Listed records |
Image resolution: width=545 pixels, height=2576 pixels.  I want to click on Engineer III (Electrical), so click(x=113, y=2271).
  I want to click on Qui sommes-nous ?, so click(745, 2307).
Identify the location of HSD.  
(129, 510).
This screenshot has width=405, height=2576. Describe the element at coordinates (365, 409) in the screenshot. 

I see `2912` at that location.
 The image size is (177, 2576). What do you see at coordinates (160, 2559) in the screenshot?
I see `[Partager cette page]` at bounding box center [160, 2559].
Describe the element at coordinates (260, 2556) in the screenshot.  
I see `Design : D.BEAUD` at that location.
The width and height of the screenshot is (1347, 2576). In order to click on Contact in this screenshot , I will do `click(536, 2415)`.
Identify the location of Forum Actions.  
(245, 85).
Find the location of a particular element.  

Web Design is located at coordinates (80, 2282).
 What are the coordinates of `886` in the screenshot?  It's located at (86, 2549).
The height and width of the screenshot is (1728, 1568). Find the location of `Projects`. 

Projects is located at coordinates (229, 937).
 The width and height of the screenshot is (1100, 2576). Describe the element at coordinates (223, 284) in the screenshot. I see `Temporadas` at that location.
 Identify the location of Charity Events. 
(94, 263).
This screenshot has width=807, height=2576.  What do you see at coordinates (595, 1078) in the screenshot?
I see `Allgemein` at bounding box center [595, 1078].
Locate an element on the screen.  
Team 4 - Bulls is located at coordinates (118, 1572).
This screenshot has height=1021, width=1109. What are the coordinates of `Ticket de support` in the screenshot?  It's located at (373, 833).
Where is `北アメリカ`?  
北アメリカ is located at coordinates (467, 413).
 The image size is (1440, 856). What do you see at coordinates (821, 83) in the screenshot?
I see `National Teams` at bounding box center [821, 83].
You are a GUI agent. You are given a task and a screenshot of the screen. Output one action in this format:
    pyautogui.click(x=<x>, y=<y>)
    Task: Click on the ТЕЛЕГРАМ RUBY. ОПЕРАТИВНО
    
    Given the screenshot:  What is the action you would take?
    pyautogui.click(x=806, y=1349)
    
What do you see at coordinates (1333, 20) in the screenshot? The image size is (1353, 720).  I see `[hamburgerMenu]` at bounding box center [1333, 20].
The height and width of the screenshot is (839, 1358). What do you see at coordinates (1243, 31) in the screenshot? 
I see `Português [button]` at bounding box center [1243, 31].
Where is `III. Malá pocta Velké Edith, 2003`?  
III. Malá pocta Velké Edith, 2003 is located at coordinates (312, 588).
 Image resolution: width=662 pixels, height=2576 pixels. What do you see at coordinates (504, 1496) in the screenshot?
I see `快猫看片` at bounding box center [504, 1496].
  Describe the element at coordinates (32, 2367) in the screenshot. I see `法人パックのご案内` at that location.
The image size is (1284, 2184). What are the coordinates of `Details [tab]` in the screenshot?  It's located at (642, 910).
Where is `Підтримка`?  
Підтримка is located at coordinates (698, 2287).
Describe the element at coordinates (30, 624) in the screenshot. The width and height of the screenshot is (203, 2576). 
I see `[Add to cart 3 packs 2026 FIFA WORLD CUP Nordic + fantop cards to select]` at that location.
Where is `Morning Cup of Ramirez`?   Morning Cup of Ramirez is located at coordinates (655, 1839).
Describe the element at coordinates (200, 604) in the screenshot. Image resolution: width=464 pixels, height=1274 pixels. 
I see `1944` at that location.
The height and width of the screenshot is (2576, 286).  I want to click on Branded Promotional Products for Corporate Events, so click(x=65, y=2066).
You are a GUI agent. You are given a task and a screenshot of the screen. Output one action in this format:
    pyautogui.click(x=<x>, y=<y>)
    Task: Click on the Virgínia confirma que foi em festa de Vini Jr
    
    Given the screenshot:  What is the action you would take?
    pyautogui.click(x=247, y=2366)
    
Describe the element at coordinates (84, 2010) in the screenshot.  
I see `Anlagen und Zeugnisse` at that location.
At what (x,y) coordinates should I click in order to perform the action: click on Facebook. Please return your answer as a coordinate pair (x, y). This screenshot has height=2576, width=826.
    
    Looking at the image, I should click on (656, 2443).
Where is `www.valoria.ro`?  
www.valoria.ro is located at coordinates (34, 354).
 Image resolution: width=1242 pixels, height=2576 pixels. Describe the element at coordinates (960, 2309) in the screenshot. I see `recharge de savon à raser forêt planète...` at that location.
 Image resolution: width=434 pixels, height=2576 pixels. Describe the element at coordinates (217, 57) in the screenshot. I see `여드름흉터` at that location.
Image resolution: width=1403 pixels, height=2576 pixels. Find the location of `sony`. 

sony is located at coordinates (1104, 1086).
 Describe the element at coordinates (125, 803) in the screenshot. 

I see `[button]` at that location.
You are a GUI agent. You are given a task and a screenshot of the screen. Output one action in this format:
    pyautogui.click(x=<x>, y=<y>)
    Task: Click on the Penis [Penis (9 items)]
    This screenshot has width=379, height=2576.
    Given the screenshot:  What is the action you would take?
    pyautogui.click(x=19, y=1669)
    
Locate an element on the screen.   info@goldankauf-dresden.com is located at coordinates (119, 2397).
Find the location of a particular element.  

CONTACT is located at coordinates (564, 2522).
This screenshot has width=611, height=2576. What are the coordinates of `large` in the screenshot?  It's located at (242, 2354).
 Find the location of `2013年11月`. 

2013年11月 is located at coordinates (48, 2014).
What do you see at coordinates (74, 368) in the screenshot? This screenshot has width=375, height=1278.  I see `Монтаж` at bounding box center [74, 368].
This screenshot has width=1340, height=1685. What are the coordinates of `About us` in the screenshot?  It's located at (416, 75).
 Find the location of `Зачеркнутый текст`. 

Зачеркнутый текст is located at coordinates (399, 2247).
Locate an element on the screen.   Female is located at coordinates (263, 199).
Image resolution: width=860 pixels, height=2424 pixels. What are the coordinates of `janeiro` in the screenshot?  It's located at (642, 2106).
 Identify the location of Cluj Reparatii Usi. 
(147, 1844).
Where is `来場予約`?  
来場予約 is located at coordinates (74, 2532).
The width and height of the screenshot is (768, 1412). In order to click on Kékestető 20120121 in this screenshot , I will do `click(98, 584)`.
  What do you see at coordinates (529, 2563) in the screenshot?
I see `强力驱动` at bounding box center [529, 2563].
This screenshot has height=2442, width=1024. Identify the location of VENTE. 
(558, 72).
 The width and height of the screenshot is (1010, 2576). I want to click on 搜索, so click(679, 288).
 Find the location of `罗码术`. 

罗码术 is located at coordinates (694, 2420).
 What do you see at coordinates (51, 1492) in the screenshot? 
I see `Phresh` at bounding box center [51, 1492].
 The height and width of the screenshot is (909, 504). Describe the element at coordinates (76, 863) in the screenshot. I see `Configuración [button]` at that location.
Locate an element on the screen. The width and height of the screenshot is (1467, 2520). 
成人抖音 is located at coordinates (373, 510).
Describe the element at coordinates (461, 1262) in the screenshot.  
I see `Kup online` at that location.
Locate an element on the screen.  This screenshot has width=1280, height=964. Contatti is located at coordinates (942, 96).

Exercise description |
Reproduce each line above exactly.

Task output |
Image resolution: width=545 pixels, height=2576 pixels.  I want to click on Engineer III (Electrical), so click(x=113, y=2271).
  I want to click on Qui sommes-nous ?, so click(745, 2307).
Identify the location of HSD.  
(129, 510).
This screenshot has width=405, height=2576. Describe the element at coordinates (365, 409) in the screenshot. 

I see `2912` at that location.
 The image size is (177, 2576). What do you see at coordinates (160, 2559) in the screenshot?
I see `[Partager cette page]` at bounding box center [160, 2559].
Describe the element at coordinates (260, 2556) in the screenshot.  
I see `Design : D.BEAUD` at that location.
The width and height of the screenshot is (1347, 2576). In order to click on Contact in this screenshot , I will do `click(536, 2415)`.
Identify the location of Forum Actions.  
(245, 85).
Find the location of a particular element.  

Web Design is located at coordinates (80, 2282).
 What are the coordinates of `886` in the screenshot?  It's located at (86, 2549).
The height and width of the screenshot is (1728, 1568). Find the location of `Projects`. 

Projects is located at coordinates (229, 937).
 The width and height of the screenshot is (1100, 2576). Describe the element at coordinates (223, 284) in the screenshot. I see `Temporadas` at that location.
 Identify the location of Charity Events. 
(94, 263).
This screenshot has width=807, height=2576.  What do you see at coordinates (595, 1078) in the screenshot?
I see `Allgemein` at bounding box center [595, 1078].
Locate an element on the screen.  
Team 4 - Bulls is located at coordinates (118, 1572).
This screenshot has height=1021, width=1109. What are the coordinates of `Ticket de support` in the screenshot?  It's located at (373, 833).
Where is `北アメリカ`?  
北アメリカ is located at coordinates (467, 413).
 The image size is (1440, 856). What do you see at coordinates (821, 83) in the screenshot?
I see `National Teams` at bounding box center [821, 83].
You are a GUI agent. You are given a task and a screenshot of the screen. Output one action in this format:
    pyautogui.click(x=<x>, y=<y>)
    Task: Click on the ТЕЛЕГРАМ RUBY. ОПЕРАТИВНО
    
    Given the screenshot:  What is the action you would take?
    pyautogui.click(x=806, y=1349)
    
What do you see at coordinates (1333, 20) in the screenshot? The image size is (1353, 720).  I see `[hamburgerMenu]` at bounding box center [1333, 20].
The height and width of the screenshot is (839, 1358). What do you see at coordinates (1243, 31) in the screenshot? 
I see `Português [button]` at bounding box center [1243, 31].
Where is `III. Malá pocta Velké Edith, 2003`?  
III. Malá pocta Velké Edith, 2003 is located at coordinates (312, 588).
 Image resolution: width=662 pixels, height=2576 pixels. What do you see at coordinates (504, 1496) in the screenshot?
I see `快猫看片` at bounding box center [504, 1496].
  Describe the element at coordinates (32, 2367) in the screenshot. I see `法人パックのご案内` at that location.
The image size is (1284, 2184). What are the coordinates of `Details [tab]` in the screenshot?  It's located at (642, 910).
Where is `Підтримка`?  
Підтримка is located at coordinates (698, 2287).
Describe the element at coordinates (30, 624) in the screenshot. The width and height of the screenshot is (203, 2576). 
I see `[Add to cart 3 packs 2026 FIFA WORLD CUP Nordic + fantop cards to select]` at that location.
Where is `Morning Cup of Ramirez`?   Morning Cup of Ramirez is located at coordinates (655, 1839).
Describe the element at coordinates (200, 604) in the screenshot. Image resolution: width=464 pixels, height=1274 pixels. 
I see `1944` at that location.
The height and width of the screenshot is (2576, 286).  I want to click on Branded Promotional Products for Corporate Events, so click(x=65, y=2066).
You are a GUI agent. You are given a task and a screenshot of the screen. Output one action in this format:
    pyautogui.click(x=<x>, y=<y>)
    Task: Click on the Virgínia confirma que foi em festa de Vini Jr
    
    Given the screenshot:  What is the action you would take?
    pyautogui.click(x=247, y=2366)
    
Describe the element at coordinates (84, 2010) in the screenshot.  
I see `Anlagen und Zeugnisse` at that location.
At what (x,y) coordinates should I click in order to perform the action: click on Facebook. Please return your answer as a coordinate pair (x, y). This screenshot has height=2576, width=826.
    
    Looking at the image, I should click on (656, 2443).
Where is `www.valoria.ro`?  
www.valoria.ro is located at coordinates (34, 354).
 Image resolution: width=1242 pixels, height=2576 pixels. Describe the element at coordinates (960, 2309) in the screenshot. I see `recharge de savon à raser forêt planète...` at that location.
 Image resolution: width=434 pixels, height=2576 pixels. Describe the element at coordinates (217, 57) in the screenshot. I see `여드름흉터` at that location.
Image resolution: width=1403 pixels, height=2576 pixels. Find the location of `sony`. 

sony is located at coordinates (1104, 1086).
 Describe the element at coordinates (125, 803) in the screenshot. 

I see `[button]` at that location.
You are a GUI agent. You are given a task and a screenshot of the screen. Output one action in this format:
    pyautogui.click(x=<x>, y=<y>)
    Task: Click on the Penis [Penis (9 items)]
    This screenshot has width=379, height=2576.
    Given the screenshot:  What is the action you would take?
    pyautogui.click(x=19, y=1669)
    
Locate an element on the screen.   info@goldankauf-dresden.com is located at coordinates (119, 2397).
Find the location of a particular element.  

CONTACT is located at coordinates (564, 2522).
This screenshot has width=611, height=2576. What are the coordinates of `large` in the screenshot?  It's located at (242, 2354).
 Find the location of `2013年11月`. 

2013年11月 is located at coordinates (48, 2014).
What do you see at coordinates (74, 368) in the screenshot? This screenshot has width=375, height=1278.  I see `Монтаж` at bounding box center [74, 368].
This screenshot has width=1340, height=1685. What are the coordinates of `About us` in the screenshot?  It's located at (416, 75).
 Find the location of `Зачеркнутый текст`. 

Зачеркнутый текст is located at coordinates (399, 2247).
Locate an element on the screen.   Female is located at coordinates (263, 199).
Image resolution: width=860 pixels, height=2424 pixels. What are the coordinates of `janeiro` in the screenshot?  It's located at (642, 2106).
 Identify the location of Cluj Reparatii Usi. 
(147, 1844).
Where is `来場予約`?  
来場予約 is located at coordinates (74, 2532).
The width and height of the screenshot is (768, 1412). In order to click on Kékestető 20120121 in this screenshot , I will do `click(98, 584)`.
  What do you see at coordinates (529, 2563) in the screenshot?
I see `强力驱动` at bounding box center [529, 2563].
This screenshot has height=2442, width=1024. Identify the location of VENTE. 
(558, 72).
 The width and height of the screenshot is (1010, 2576). I want to click on 搜索, so click(679, 288).
 Find the location of `罗码术`. 

罗码术 is located at coordinates (694, 2420).
 What do you see at coordinates (51, 1492) in the screenshot? 
I see `Phresh` at bounding box center [51, 1492].
 The height and width of the screenshot is (909, 504). Describe the element at coordinates (76, 863) in the screenshot. I see `Configuración [button]` at that location.
Locate an element on the screen. The width and height of the screenshot is (1467, 2520). 
成人抖音 is located at coordinates (373, 510).
Describe the element at coordinates (461, 1262) in the screenshot.  
I see `Kup online` at that location.
Locate an element on the screen.  This screenshot has width=1280, height=964. Contatti is located at coordinates (942, 96).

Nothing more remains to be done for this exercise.